Juste après l’annonce des lauréats des prix Nobel de cette
année, le Camp Jeune Judée, un camp d’été sioniste où j’ai passé une partie de
ma jeunesse, a envoyé un tweet qui m’a fait réfléchir : “Saviez-vous que […]
sur les huit personnes qui ont gagné les prix Nobel, six sont juives, deux israéliennes
et une survivante de l’Holocauste ?”
Je le savais, bien sûr, comme tout le monde. Au cours des
semaines suivantes, j’ai lu des centaines de tweets et des dizaines de posts
sur les remarquables résultats des juifs à Stockholm. J’ai vu que la nouvelle
faisait la une des journaux télévisés des trois chaînes d’information
israéliennes, j’ai reçu des mails enthousiastes de membres de ma famille et
j’ai entendu des discussions à ce sujet à la cafétéria de l’université.
Si la plupart des réactions étaient triomphalistes (“Des
super-juifs : nos incroyables statistiques de prix Nobel”, titrait un
journal), certaines étaient plus réservées. En Israël, le fait que deux
lauréats du prix de chimie aient abandonné l’Etat juif quand ils ont compris
qu’il n’avait pas de travail pour eux a tempéré notre orgueil national, comme
si nous nous autocensurions. Dans d’autres pays, des rabbins et des experts ont
cherché à expliquer les impressionnantes performances des juifs en science. Des théories douteusesEn
gros, deux théories ont circulé. L’une est que les juifs ont le gène de
l’excellence. Charles Murray, chercheur à l’American Enterprise Institute et
coauteur de The Bell Curve (1994), a
défendu cette théorie il y a quelques années dans un article intitulé “Le génie
juif” paru dans la revue Commentary, où il
écrit carrément que “quelque chose dans les gènes explique le Q.I. élevé des
juifs”. Une autre théorie est que les juifs aiment les études, comme
l’Israélien Robert Aumann, lauréat du prix Nobel d’économie, l’a expliqué sur
Galei Tsahal, la radio de l’armée : les maisons juives sont remplies de
livres. Nous accordons une grande importance aux activités intellectuelles
depuis des générations.
Il y a tout lieu de douter de ces deux théories. D’une part, les excellents
résultats des juifs en science ne sont pas nouveaux. Quand le grand folkloriste
juif Joseph Jacobs a entrepris en 1886 de comparer les talents des juifs à ceux
d’autres Occidentaux, il a constaté que leurs résultats étaient médiocres dans
toutes les disciplines scientifiques à l’exception de la médecine. Par
ailleurs, durant les premières décennies du XXe siècle, le
psychologue de Princeton, Carl Brigham, a testé l’intelligence des juifs aux
Etats-Unis et a conclu qu’ils avaient “une intelligence moyenne inférieure à
celle relevée dans tous les autres pays en dehors de la Pologne et de
l’Italie”. L’excellence juive en sciences est un phénomène qu’on a observé
durant les décennies qui ont précédé et surtout suivi la Seconde Guerre
mondiale ; il est trop récent pour qu’on puisse l’expliquer par la
sélection naturelle ou même par d’anciennes traditions culturelles.Les sciences comme outil d’intégration
La véritable explication de la réussite juive en sciences
réside ailleurs. Le début du XXe siècle a été marqué par des
migrations massives de juifs aux Etats-Unis, dans les villes russes (puis soviétiques)

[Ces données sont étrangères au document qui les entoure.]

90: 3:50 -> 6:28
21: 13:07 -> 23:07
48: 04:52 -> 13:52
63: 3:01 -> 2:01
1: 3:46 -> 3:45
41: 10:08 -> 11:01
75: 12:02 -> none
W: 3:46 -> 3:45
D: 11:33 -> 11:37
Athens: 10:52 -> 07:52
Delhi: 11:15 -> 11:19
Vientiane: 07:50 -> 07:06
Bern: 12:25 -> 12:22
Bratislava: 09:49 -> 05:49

et en Palestine. Dans chacune de ces terres d’accueil, un grand nombre de juifs
se sont tournés vers les sciences car elles incarnaient l’espoir de transcender
le vieil ordre mondial qui, depuis si longtemps, les avait tenus à l’écart du
pouvoir, de la société et des richesses. Les sciences, basées sur des valeurs
d’universalité, d’impartialité et de méritocratie, attiraient les juifs qui
cherchaient à réussir dans leur pays d’adoption. Leur excellence dans ce
domaine ne s’explique pas tant par ce qu’ils étaient (intelligents ou studieux)

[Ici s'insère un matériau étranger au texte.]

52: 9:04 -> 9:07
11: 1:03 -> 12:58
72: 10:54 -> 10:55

que par ce qu’ils voulaient être (égaux, acceptés, estimés) et le type de
société où ils voulaient vivre (libérale et méritocratique).
Mais je ne suis pas le Grinch. Je n’aurais rien à redire au
fait de consacrer chaque année une semaine à tweeter, bloguer et discuter de la
manière dont les juifs sont tout en haut de l’échelle quand il s’agit de
recevoir des prix Nobel, et tout en bas quand il s’agit d’occuper des postes
scientifiques, si nos autocongratulations ne nous empêchaient pas de voir
quelque chose d’important. Les prix Nobel sont un indicateur rétrospectif.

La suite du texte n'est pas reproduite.